YOUR TASK:
When a picture appears among the records, leave it out, and copy all else exactly.

RECORDS SUPPLIED:
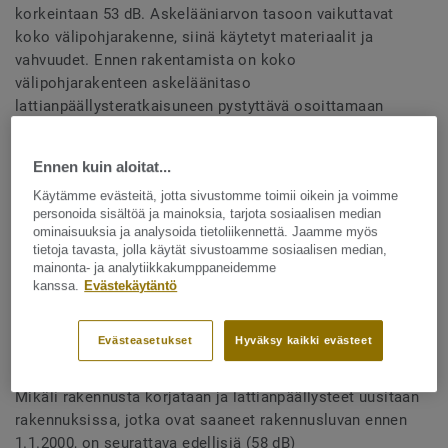
korkeintaan 53 dB. Askelääniarvon tasoon vaikuttavat
koko välipohjarakenne, siinä käytetyt materiaalit ja
vahvuudet. Ennen rakentamista on koko
välipohjarakenteen askeläänitaso
lattianpäällysteratkaisuneen pystyttävä osoittamaan
oikeanlaiseksi riittävillä tutkimustuloksilla.
Ennen kuin aloitat...
Askelääniarvoon vaikuttavat eniten betonivälipohjan
paksuus ja paino. Lisäksi vaikuttavana tekijänä on
Käytämme evästeitä, jotta sivustomme toimii oikein ja voimme
personoida sisältöä ja mainoksia, tarjota sosiaalisen median
lattianpäällysteratkaisu. Alla muutamia esimerkkejä
ominaisuuksia ja analysoida tietoliikennettä. Jaamme myös
hyväksytyistä Tarkettin lattianpäällysteratkaisuista
tietoja tavasta, jolla käytät sivustoamme sosiaalisen median,
erilaisilla välipohjilla.
mainonta- ja analytiikkakumppaneidemme
kanssa.
Evästekäytäntö
Evästeasetukset
Hyväksy kaikki evästeet
Korjauskohteet
Mikäli rakennusta korjataan ja lattianpäällysteet uusitaan
rakennuksissa, jotka ovat saaneet rakennusluvan ennen
1.1.2000, on seurattava edellisiä (58 dB)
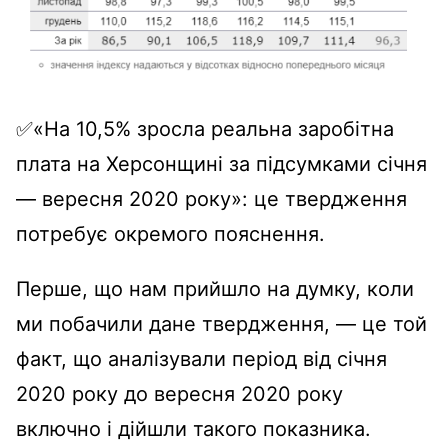
✅«На 10,5% зросла реальна заробітна
плата на Херсонщині за підсумками січня
— вересня 2020 року»: це твердження
потребує окремого пояснення.
Перше, що нам прийшло на думку, коли
ми побачили дане твердження, — це той
факт, що аналізували період від січня
2020 року до вересня 2020 року
включно і дійшли такого показника.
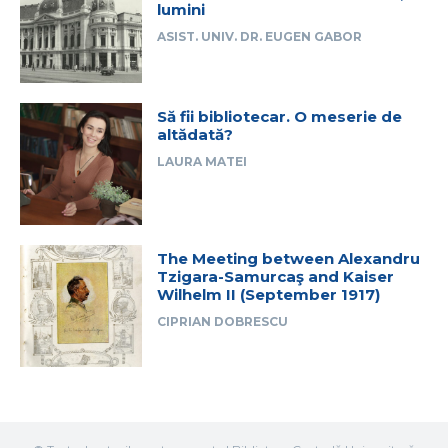
lumini
ASIST. UNIV. DR. EUGEN GABOR
Să fii bibliotecar. O meserie de
altădată?
LAURA MATEI
The Meeting between Alexandru
Tzigara-Samurcaş and Kaiser
Wilhelm II (September 1917)
CIPRIAN DOBRESCU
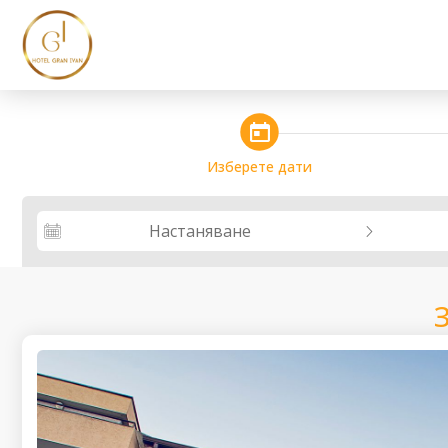
steps_calendar
Изберете дати
Настаняване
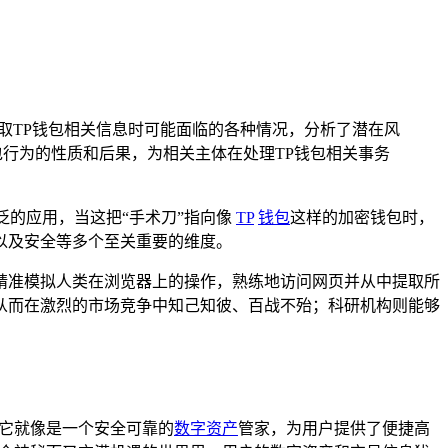
爬取TP钱包相关信息时可能面临的各种情况，分析了潜在风
行为的性质和后果，为相关主体在处理TP钱包相关事务
泛的应用，当这把“手术刀”指向像
TP
钱包
这样的加密钱包时，
以及安全等多个至关重要的维度。
精准模拟人类在浏览器上的操作，熟练地访问网页并从中提取所
从而在激烈的市场竞争中知己知彼、百战不殆；科研机构则能够
，它就像是一个安全可靠的
数字资产
管家，为用户提供了便捷高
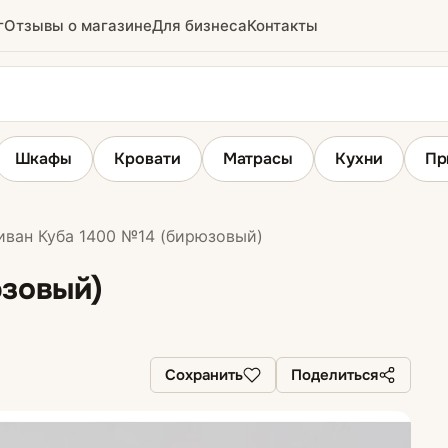
г
Отзывы о магазине
Для бизнеса
Контакты
Шкафы
Кровати
Матрасы
Кухни
Пр
ван Куба 1400 №14 (бирюзовый)
ы
Угловые диваны
юзовый)
Сохранить
Поделиться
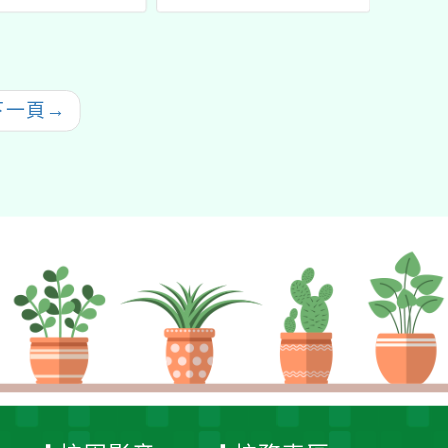
「2025臺日多元雙語
學年客
CLIL教學學術交流會
教校
」
教學
下一頁
→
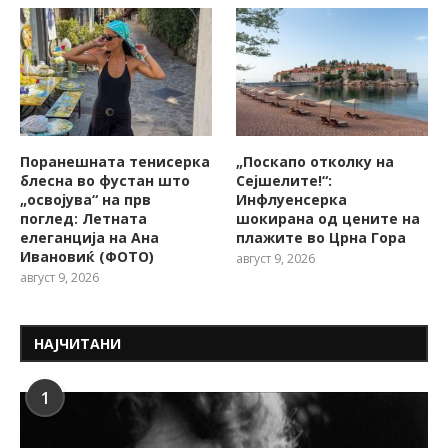
Поранешната тенисерка
„Поскапо отколку на
блесна во фустан што
Сејшелите!“:
„освојува“ на прв
Инфлуенсерка
поглед: Летната
шокирана од цените на
елеганција на Ана
плажите во Црна Гора
Ивановиќ (ФОТО)
август 9, 2026
август 9, 2026
НАЈЧИТАНИ
1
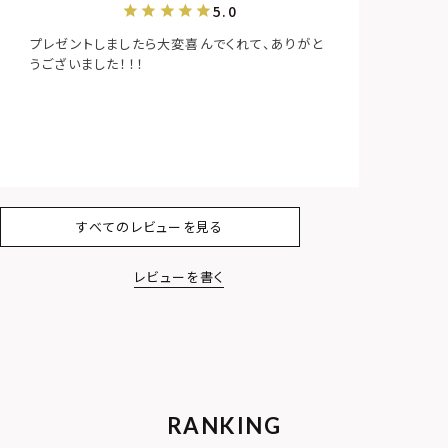
プレゼントしましたら大変喜んでくれて、ありがと
うございました！！！
すべてのレビューを見る
レビューを書く
RANKING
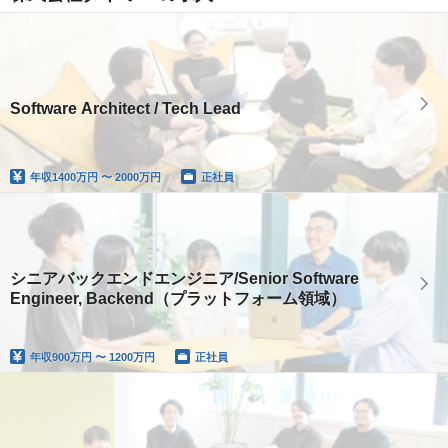
Software Architect / Tech Lead
年収
1400万円 〜 2000万円
正社員
シニアバックエンドエンジニア/Senior Software
Engineer, Backend（プラットフォーム領域）
年収
900万円 〜 1200万円
正社員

SOLUTION TO THE PROBLEM:
korkeintaan 53 dB. Askelääniarvon tasoon vaikuttavat
koko välipohjarakenne, siinä käytetyt materiaalit ja
vahvuudet. Ennen rakentamista on koko
välipohjarakenteen askeläänitaso
lattianpäällysteratkaisuneen pystyttävä osoittamaan
oikeanlaiseksi riittävillä tutkimustuloksilla.
Ennen kuin aloitat...
Askelääniarvoon vaikuttavat eniten betonivälipohjan
paksuus ja paino. Lisäksi vaikuttavana tekijänä on
Käytämme evästeitä, jotta sivustomme toimii oikein ja voimme
personoida sisältöä ja mainoksia, tarjota sosiaalisen median
lattianpäällysteratkaisu. Alla muutamia esimerkkejä
ominaisuuksia ja analysoida tietoliikennettä. Jaamme myös
hyväksytyistä Tarkettin lattianpäällysteratkaisuista
tietoja tavasta, jolla käytät sivustoamme sosiaalisen median,
erilaisilla välipohjilla.
mainonta- ja analytiikkakumppaneidemme
kanssa.
Evästekäytäntö
Evästeasetukset
Hyväksy kaikki evästeet
Korjauskohteet
Mikäli rakennusta korjataan ja lattianpäällysteet uusitaan
rakennuksissa, jotka ovat saaneet rakennusluvan ennen
1.1.2000, on seurattava edellisiä (58 dB)
✅«На 10,5% зросла реальна заробітна
плата на Херсонщині за підсумками січня
— вересня 2020 року»: це твердження
потребує окремого пояснення.
Перше, що нам прийшло на думку, коли
ми побачили дане твердження, — це той
факт, що аналізували період від січня
2020 року до вересня 2020 року
включно і дійшли такого показника.
lumini
ASIST. UNIV. DR. EUGEN GABOR
Să fii bibliotecar. O meserie de
altădată?
LAURA MATEI
The Meeting between Alexandru
Tzigara-Samurcaş and Kaiser
Wilhelm II (September 1917)
CIPRIAN DOBRESCU
steps_calendar
Изберете дати
Настаняване
爬取TP钱包相关信息时可能面临的各种情况，分析了潜在风
行为的性质和后果，为相关主体在处理TP钱包相关事务
泛的应用，当这把“手术刀”指向像
TP
钱包
这样的加密钱包时，
以及安全等多个至关重要的维度。
精准模拟人类在浏览器上的操作，熟练地访问网页并从中提取所
从而在激烈的市场竞争中知己知彼、百战不殆；科研机构则能够
，它就像是一个安全可靠的
数字资产
管家，为用户提供了便捷高
г
Отзывы о магазине
Для бизнеса
Контакты
Шкафы
Кровати
Матрасы
Кухни
Пр
ван Куба 1400 №14 (бирюзовый)
ы
Угловые диваны
юзовый)
Сохранить
Поделиться
「2025臺日多元雙語
學年客
CLIL教學學術交流會
教校
」
教學
下一頁
→
Поранешната тенисерка
„Поскапо отколку на
блесна во фустан што
Сејшелите!“:
„освојува“ на прв
Инфлуенсерка
поглед: Летната
шокирана од цените на
елеганција на Ана
плажите во Црна Гора
Ивановиќ (ФОТО)
август 9, 2026
август 9, 2026
НАЈЧИТАНИ
1
プレゼントしましたら大変喜んでくれて、ありがと
うございました！！！
すべてのレビューを見る
レビューを書く
RANKING
Software Architect / Tech Lead
年収
1400万円 〜 2000万円
正社員
シニアバックエンドエンジニア/Senior Software
Engineer, Backend（プラットフォーム領域）
年収
900万円 〜 1200万円
正社員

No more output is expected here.